Hubo asentimientos. James no tenía noticias de una teoría semejante, pero no obstante creyó entender la idea.
Franklyn siguió.
—La teoría manifiesta que hay dimensiones extra, desconocidas para cualquiera de nuestros sentidos, pero aún así reales. Efectivamente, el profesor Jackson ha creado un hechizo que capacita a estos vehículos para conectarse con esas dimensiones, permitiéndoles existir simultáneamente en dos espacios siempre y cuando estén dentro de las paredes de este Garaje. Mientras estén aparcados aquí, cruzan la burbuja dimensional y existen en ambos lugares a la vez.

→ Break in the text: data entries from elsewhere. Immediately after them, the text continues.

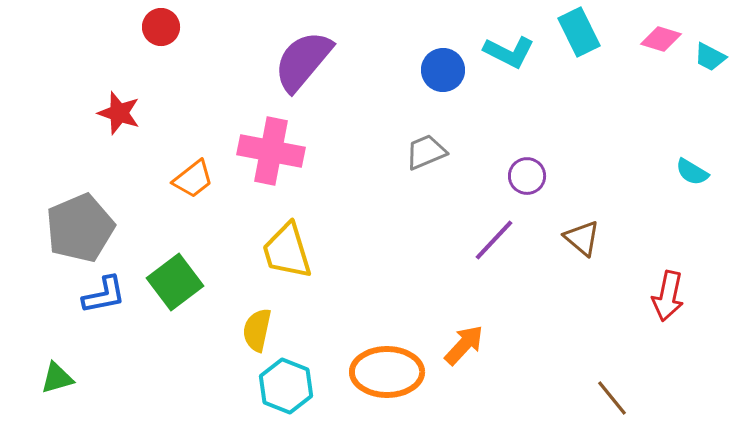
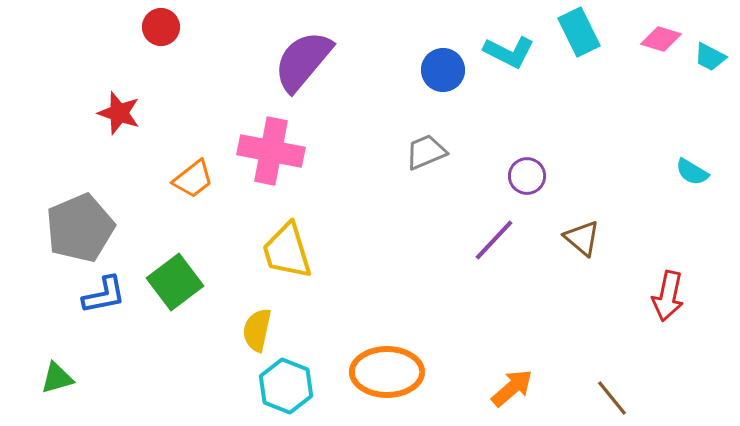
orange arrow: moved 48 px right, 43 px down; rotated 6 degrees clockwise
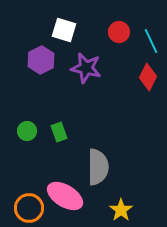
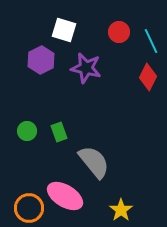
gray semicircle: moved 4 px left, 5 px up; rotated 39 degrees counterclockwise
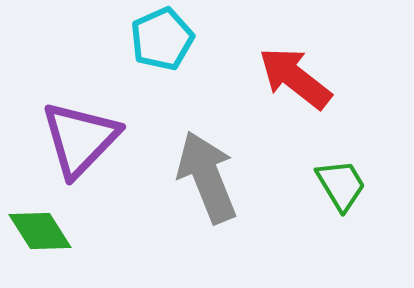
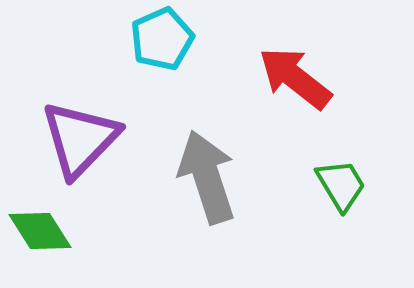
gray arrow: rotated 4 degrees clockwise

—Impresionante —dijo Slughorn, pasando las manos a lo largo del guardabarros del Hornet—. Así, efectivamente, su tripulación puede reparar los vehículos a pesar de donde estén en ese momento, y además pueden ustedes permitirse una vista del hogar, incluso si no pueden acceder a él.
—Muy cierto —estuvo de acuerdo Franklyn—. A la vez muy conveniente y con un toque de comodidad.
Neville estaba interesado en los propios coches.
—¿Son realmente criaturas mecanizadas, o son máquinas encantadas?
James perdió interés cuando Franklyn se lanzó a una detallada explicación sobre los coches alados. Paseando por el otro lado de la tienda, miró a los terrenos de la escuela americana. El sol justamente acababa de asomar sobre el techo del edificio de ladrillo rojo más cercano, lanzando su luz rosa sobre el reloj de una torre. Eran poco más de las seis de la mañana allí. Qué increíblemente extraño y maravilloso, pensó James. Con vacilación, extendió la mano hacia afuera, curioso por ver si podía sentir la frescura del aire mañanero en ese otro lugar. Sintió un extraño entumecimiento en las puntas de los dedos, y después el roce de la tela que resultaba invisible. Estaba claro, no podía pasar, o siquiera sentir el aire del otro lugar.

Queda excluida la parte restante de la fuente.